Dogecoin price analysis

Dogecoin (DOGE) has been in a strong recovery for the past several days. The bulls pushed the price above $0.09 on Dec. 4, indicating strong demand at higher levels.

DOGE/USDT daily chart. Source: TradingView

Both moving averages are sloping up, and the RSI is near the overbought zone, indicating that the path of least resistance is to the upside. The DOGE/USDT pair could next rally to the psychological level of $0.10. Sellers are expected to mount a strong defense in the zone between $0.10 and $0.11.

The 20-day EMA ($0.08) remains the critical level to watch out for on the downside. A break and close below it will suggest that the bulls are booking profits. That may sink the pair to the 50-day SMA ($0.07).

Chainlink price analysis

Chainlink (LINK) is in an uptrend. Buyers purchased the dip, pushing the price to the local high at $16.60. This is an important level to watch out for.

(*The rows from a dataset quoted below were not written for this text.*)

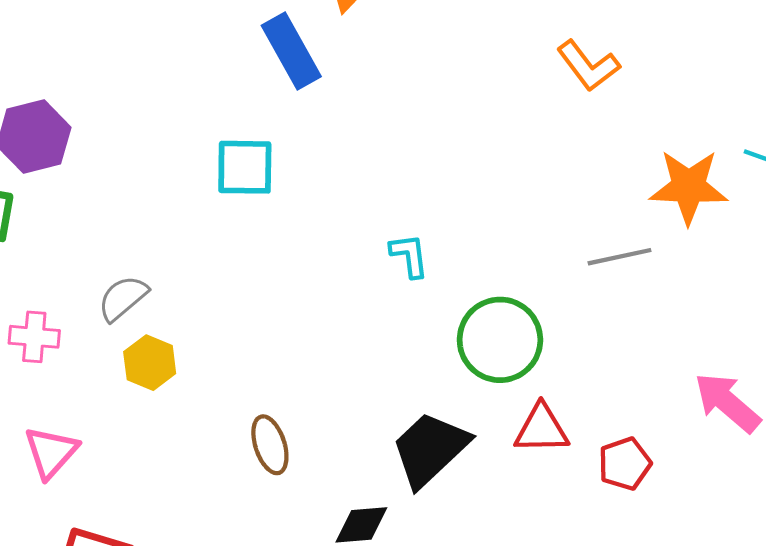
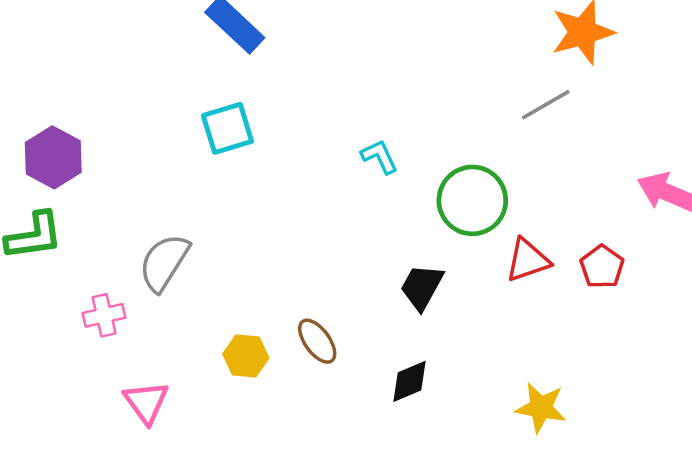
gray semicircle: (123, 298) -> (164, 262), size x1.4
yellow hexagon: (150, 363) -> (246, 356), moved
black trapezoid: (430, 449) -> (422, 287), moved, size x0.7

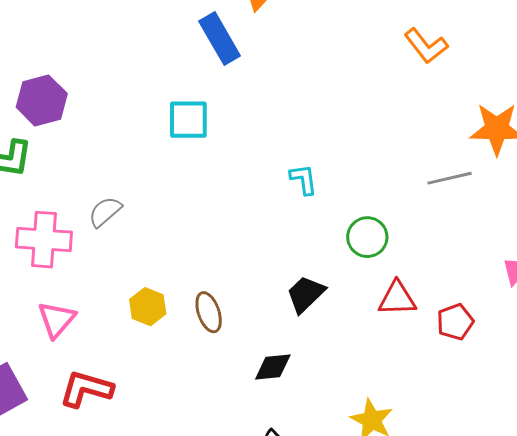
green circle: (472, 200) -> (367, 237), size x0.7
gray semicircle: (164, 262) -> (105, 212), size x0.7
pink cross: (104, 315) -> (44, 240), size x1.6

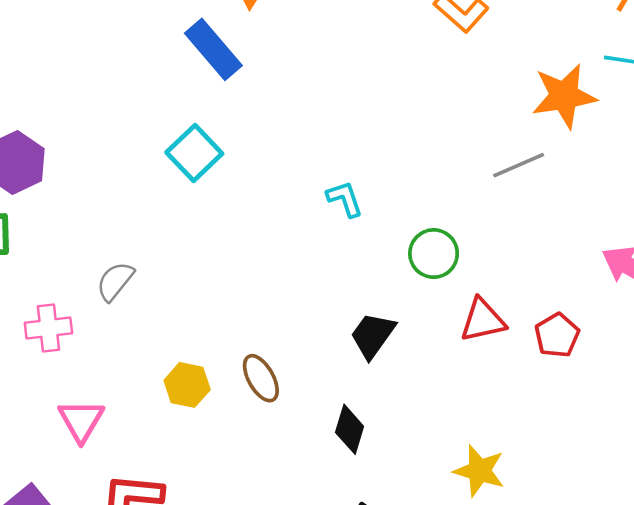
cyan square: (188, 120) -> (194, 153), turned -33
pink cross: (44, 240) -> (48, 328), size x0.7
black diamond: (273, 367) -> (350, 429), turned -57

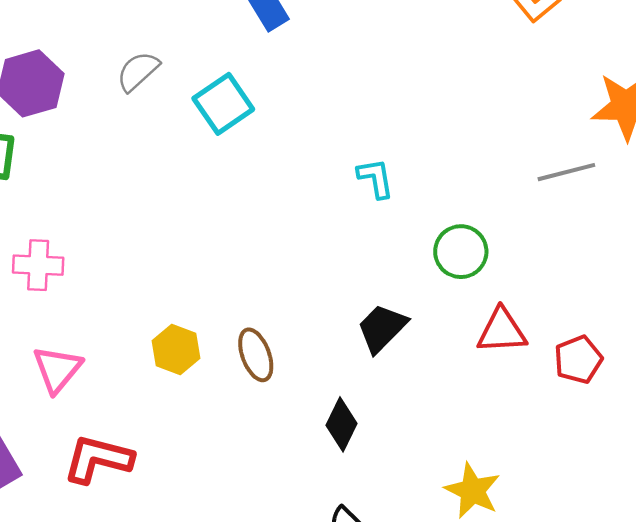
gray semicircle: (115, 281) -> (138, 71), moved

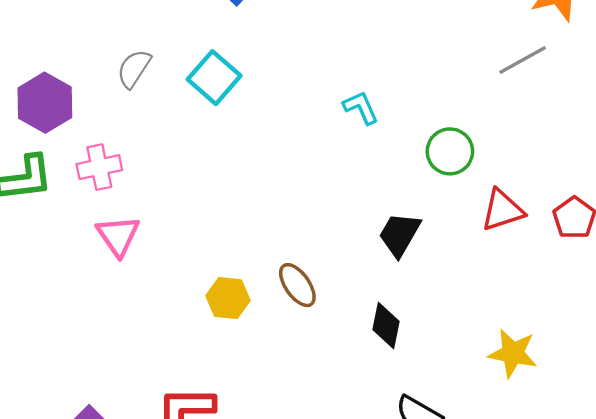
pink cross: (38, 265) -> (99, 167), moved
pink triangle: (57, 369) -> (118, 236), moved

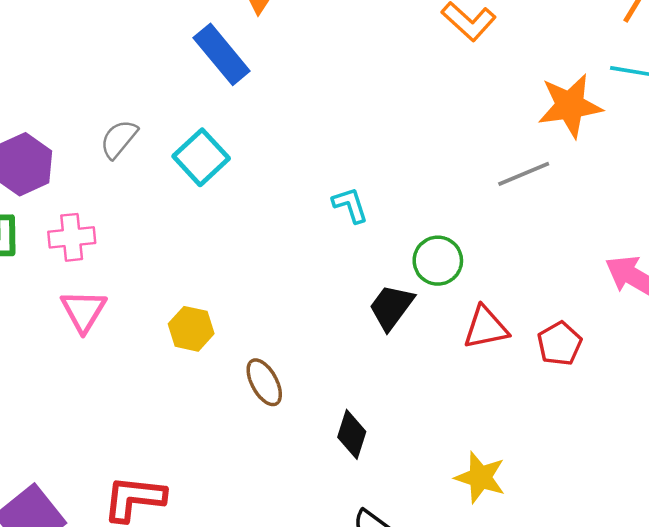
black trapezoid: (399, 234) -> (391, 307), moved
yellow hexagon: (228, 298) -> (191, 329), moved

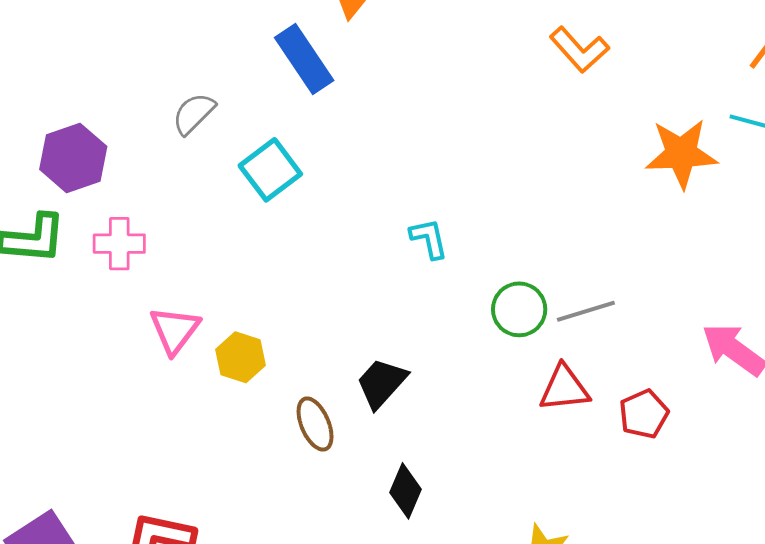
gray semicircle: (119, 139) -> (194, 114), moved
gray line: (524, 174) -> (586, 311), moved
black trapezoid: (391, 307) -> (382, 383), moved
pink triangle: (83, 311) -> (175, 330), moved

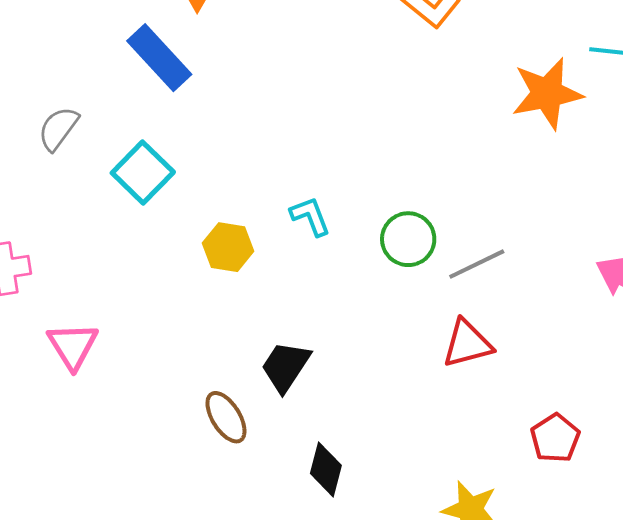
green circle: (519, 309) -> (408, 239), moved
yellow hexagon: (241, 357) -> (228, 247), moved
red pentagon: (644, 414) -> (555, 438), moved

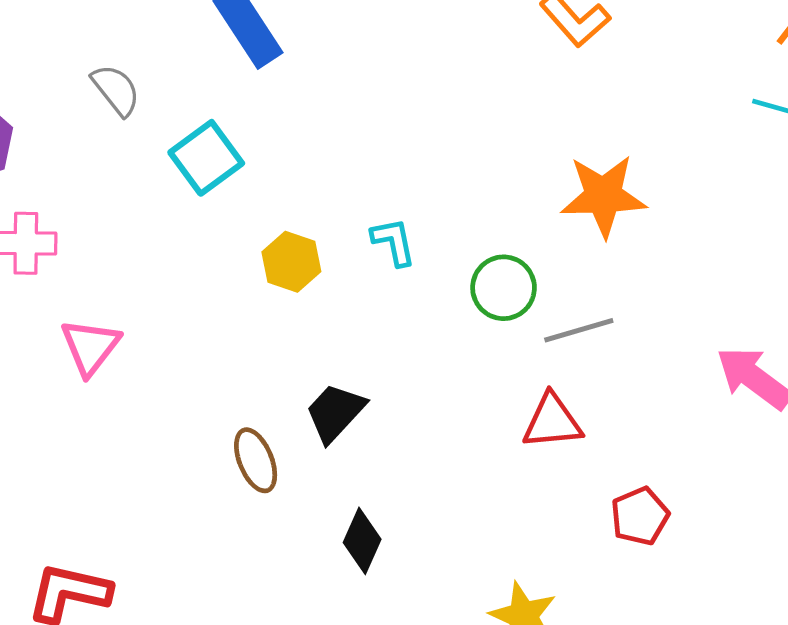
orange star: (547, 93) -> (603, 196), moved
gray semicircle: (58, 129) -> (116, 90), turned 96
red pentagon: (555, 438) -> (640, 516), moved

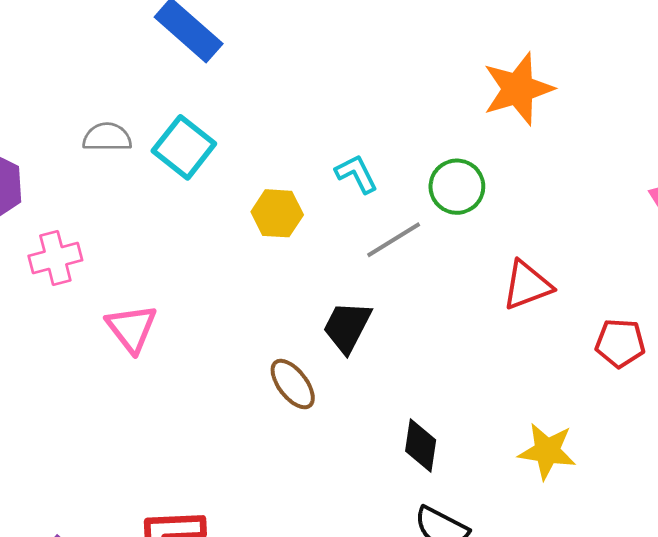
gray semicircle: (116, 90) -> (107, 137), moved, turned -36
gray line: (579, 330) -> (394, 240), moved
red pentagon: (640, 516) -> (620, 343), turned -30
black diamond: (362, 541) -> (421, 445), moved

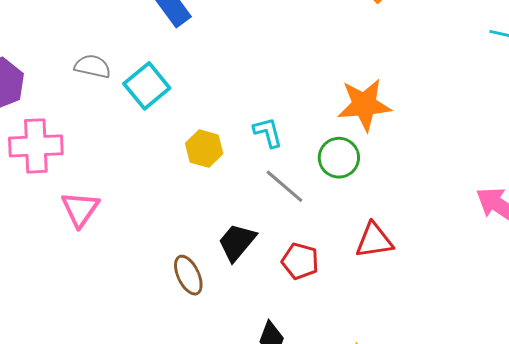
orange star: (518, 89) -> (364, 105), moved
gray line: (394, 240) -> (284, 186), turned 60
pink cross: (55, 258) -> (36, 146), size x1.4
red pentagon: (620, 343) -> (300, 261), moved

LINK/USDT daily chart. Source: TradingView

The upsloping moving averages and the RSI in the positive territory indicate that the bulls are in command. If they propel the price above $16.60, the LINK/USDT pair could signal the resumption of the uptrend. The pair may then sprint toward $18.30.

Instead, if the price turns down from $16.60, it will indicate that the bulls remain active at higher levels. The first sign of weakness will be a break and close below the 20-day EMA ($14.58). That could pull the price down to $13.

This article does not contain investment advice or recommendations. Every investment and trading move involves risk, and readers should conduct their own research when making a decision.